» Assignment
Keep every word the same. Repeat the records without their images.

» Data supplied
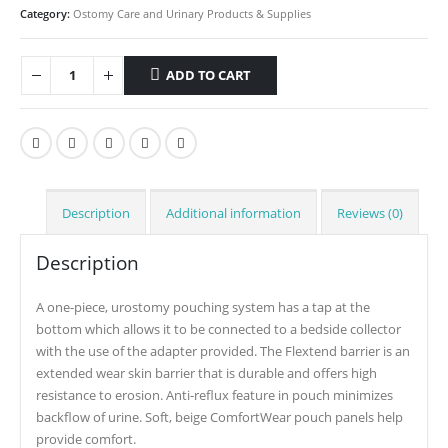
Category:
Ostomy Care and Urinary Products & Supplies
ADD TO CART
Description
Additional information
Reviews (0)
Description
A one-piece, urostomy pouching system has a tap at the
bottom which allows it to be connected to a bedside collector
with the use of the adapter provided. The Flextend barrier is an
extended wear skin barrier that is durable and offers high
resistance to erosion. Anti-reflux feature in pouch minimizes
backflow of urine. Soft, beige ComfortWear pouch panels help
provide comfort.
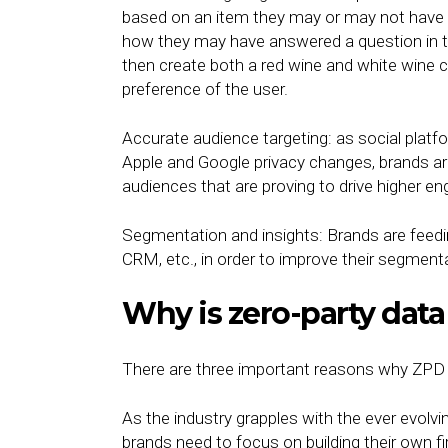
based on an item they may or may not have b
how they may have answered a question in the
then create both a red wine and white wine 
preference of the user.
Accurate audience targeting: as social platf
Apple and Google privacy changes, brands are 
audiences that are proving to drive higher 
Segmentation and insights: Brands are feedin
CRM, etc., in order to improve their segment
Why is zero-party dat
There are three important reasons why ZPD 
As the industry grapples with the ever evolv
brands need to focus on building their own fi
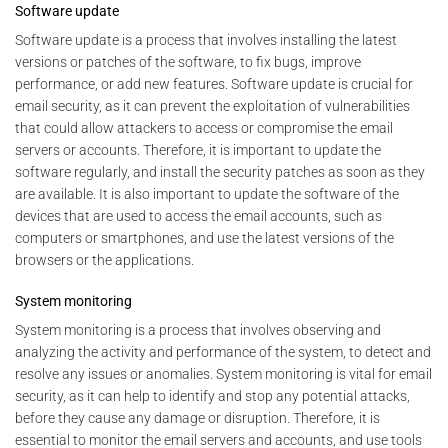
Software update
Software update is a process that involves installing the latest
versions or patches of the software, to fix bugs, improve
performance, or add new features. Software update is crucial for
email security, as it can prevent the exploitation of vulnerabilities
that could allow attackers to access or compromise the email
servers or accounts. Therefore, it is important to update the
software regularly, and install the security patches as soon as they
are available. It is also important to update the software of the
devices that are used to access the email accounts, such as
computers or smartphones, and use the latest versions of the
browsers or the applications.
System monitoring
System monitoring is a process that involves observing and
analyzing the activity and performance of the system, to detect and
resolve any issues or anomalies. System monitoring is vital for email
security, as it can help to identify and stop any potential attacks,
before they cause any damage or disruption. Therefore, it is
essential to monitor the email servers and accounts, and use tools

» Answer space
Category:
Ostomy Care and Urinary Products & Supplies
ADD TO CART
Description
Additional information
Reviews (0)
Description
A one-piece, urostomy pouching system has a tap at the
bottom which allows it to be connected to a bedside collector
with the use of the adapter provided. The Flextend barrier is an
extended wear skin barrier that is durable and offers high
resistance to erosion. Anti-reflux feature in pouch minimizes
backflow of urine. Soft, beige ComfortWear pouch panels help
provide comfort.
based on an item they may or may not have b
how they may have answered a question in the
then create both a red wine and white wine 
preference of the user.
Accurate audience targeting: as social platf
Apple and Google privacy changes, brands are 
audiences that are proving to drive higher 
Segmentation and insights: Brands are feedin
CRM, etc., in order to improve their segment
Why is zero-party dat
There are three important reasons why ZPD 
As the industry grapples with the ever evolv
brands need to focus on building their own fi
Software update
Software update is a process that involves installing the latest
versions or patches of the software, to fix bugs, improve
performance, or add new features. Software update is crucial for
email security, as it can prevent the exploitation of vulnerabilities
that could allow attackers to access or compromise the email
servers or accounts. Therefore, it is important to update the
software regularly, and install the security patches as soon as they
are available. It is also important to update the software of the
devices that are used to access the email accounts, such as
computers or smartphones, and use the latest versions of the
browsers or the applications.
System monitoring
System monitoring is a process that involves observing and
analyzing the activity and performance of the system, to detect and
resolve any issues or anomalies. System monitoring is vital for email
security, as it can help to identify and stop any potential attacks,
before they cause any damage or disruption. Therefore, it is
essential to monitor the email servers and accounts, and use tools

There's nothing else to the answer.